Not Just Sport: On McLeod Nine
Mention the word McLeod and a few names pop into the head.
Of course, Aussie football fans will think Andrew.
Is Andrew McLeod the greatest player to have played for the Adelaide Football Club? His stats would suggest that he is. Presently holding the club’s game record (340), Andrew was 5 times an All-Australian team member (once as Captain) and was so instrumental in their two premierships in 1997 and 1998, that he was awarded the Norm Smith Medal for best on ground in both Grand Finals.
TV watchers might think McLeod’s Daughters.
Was McLeod’s Daughters the best Australian drama television series produced?
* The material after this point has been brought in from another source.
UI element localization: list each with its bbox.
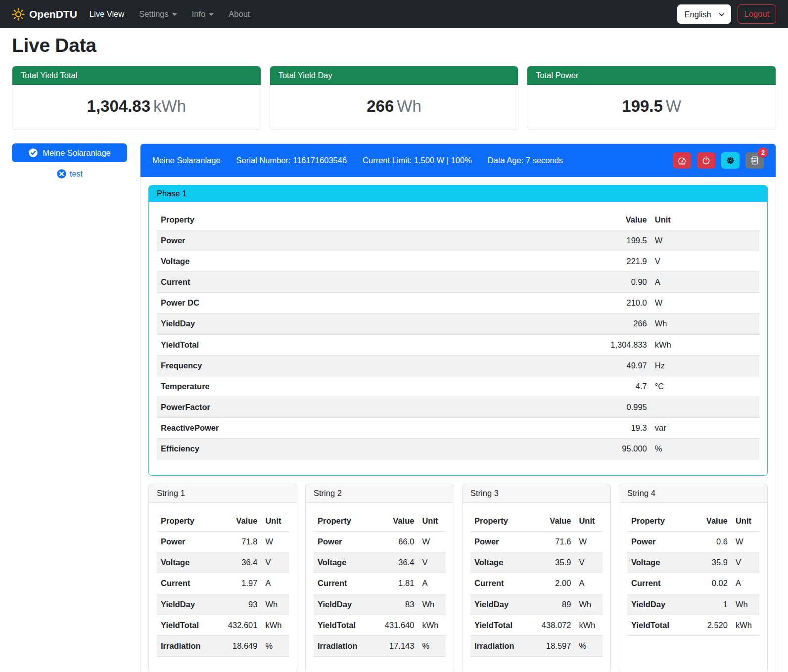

After all it ran from 2001 to 2009 (eight seasons) and there are rumours of remakes and a film. Starring Lisa Chappell and Bridie Carter as two sisters reunited after twenty years of separation and thrust into a working relationship when they inherit their family’s cattle station in South Australia. Most filming took place on location at Kingsford House, a locality just over the hill from our home in the Barossa Valley.
Leanne and Stefan Ahrens (Ahrens Engineering) bought Kingsford House in 2009 (the same year that I taught their daughter Ellen in a Year 5/6 class) and have turned it into a 5-star luxury retreat.
Stef and Leanne are just terrific people, so generous with their talent and time, and I well remember our class being invited to their home where the children enjoyed their swimming pool, while Leanne and Stef made them slushies (iced drinks).
Over the last weekend, Marley and I spent time with another McLeod … Heidi.
Up until now you might well have said ‘Heidi who?’ But Heidi McLeod might well have written one of the best novels published this year.
Heidi came across diaries and letters written by her grandfather Walter Wilfred ‘Wilf’ Fritsch from his internment camp in Ruhleben, Germany, during World War 1. Wilf had travelled to Germany to study for the ministry but when the war broke out, he was considered an alien and confined (aka imprisoned) together with over 5000 others at a converted local German trotting track and stables.
Heidi is a talented novelist and has beautifully recorded a slice of history that was otherwise little known.
So, what has this all got to do with sport?
The internment camp was quite different to prison (and worse concentration) camps which proliferated in World War II. Although conditions were extremely tough, food scarce, punishment severe and the weather often bitter, when the English internees entered Wilf’s camp, they introduced school and university level classes, musicals, recitals, Shakespearean plays and sporting events. Their Ruhleben Athletics Carnival began with bagpipes and fanfares; and the inner trotting track hosted all manner of athletic events, including some of the more novel kind like sack races. Once finished, the rugby season began with fierce rivalry between nationalities.

Furthermore, the editor of Heidi’s book is none other than IJH (Ian Hauser), who travelled south to expertly launch ‘Wilf’ at Immanuel College in Adelaide last Sunday. To make this even more Almanac-cy, last Saturday IJH was joined by JTH (John Harms) as we all chatted and watched the Tanunda Magpies lose the local grudge match to the Nuriootpa Tigers.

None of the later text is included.